-- Directions for this task --
Each line that contains "capot" needs to be copied from the listing.

-- Record extracts --
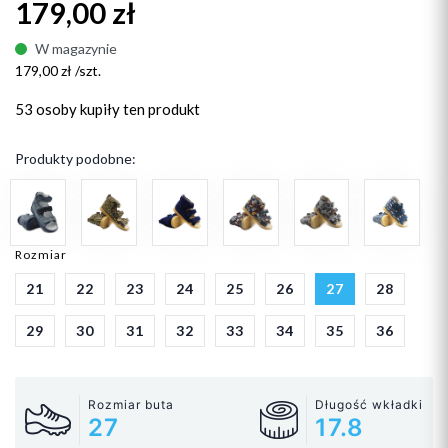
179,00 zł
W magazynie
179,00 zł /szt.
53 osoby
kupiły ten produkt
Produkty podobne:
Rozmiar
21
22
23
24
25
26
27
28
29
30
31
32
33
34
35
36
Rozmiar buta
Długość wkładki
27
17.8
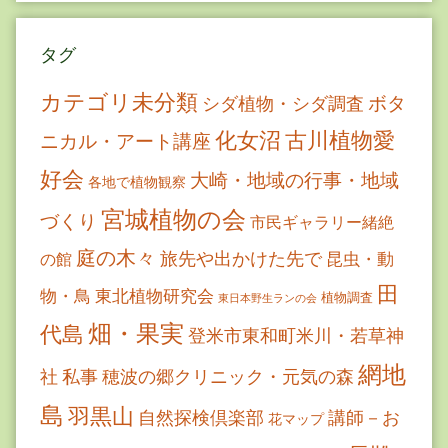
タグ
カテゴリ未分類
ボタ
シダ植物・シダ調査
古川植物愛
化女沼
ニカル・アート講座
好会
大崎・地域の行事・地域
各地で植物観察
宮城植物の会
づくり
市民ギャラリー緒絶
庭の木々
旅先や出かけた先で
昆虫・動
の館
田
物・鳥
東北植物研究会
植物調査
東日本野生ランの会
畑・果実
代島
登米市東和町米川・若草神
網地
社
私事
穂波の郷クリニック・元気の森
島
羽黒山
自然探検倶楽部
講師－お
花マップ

==

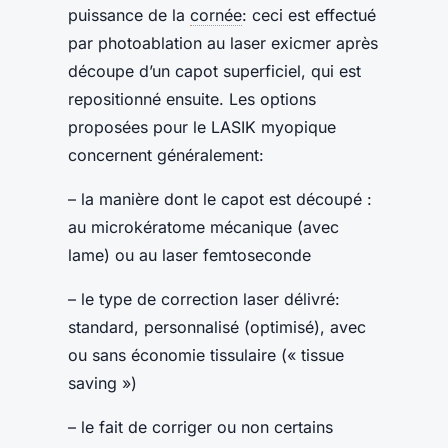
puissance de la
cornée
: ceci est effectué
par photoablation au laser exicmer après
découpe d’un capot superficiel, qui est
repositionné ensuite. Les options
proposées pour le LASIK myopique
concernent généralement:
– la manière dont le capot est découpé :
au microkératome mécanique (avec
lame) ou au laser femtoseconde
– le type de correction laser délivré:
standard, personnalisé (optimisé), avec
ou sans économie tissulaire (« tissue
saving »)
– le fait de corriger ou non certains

...

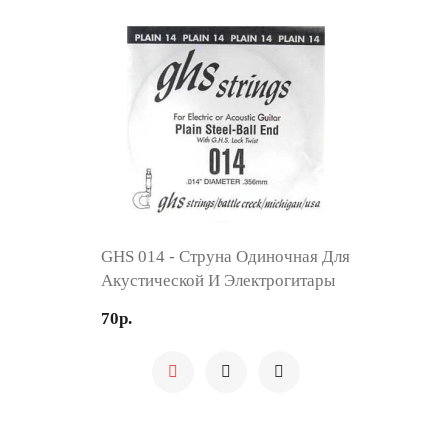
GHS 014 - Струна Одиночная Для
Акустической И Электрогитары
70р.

-- Result of this exercise --
découpe d’un capot superficiel, qui est
– la manière dont le capot est découpé :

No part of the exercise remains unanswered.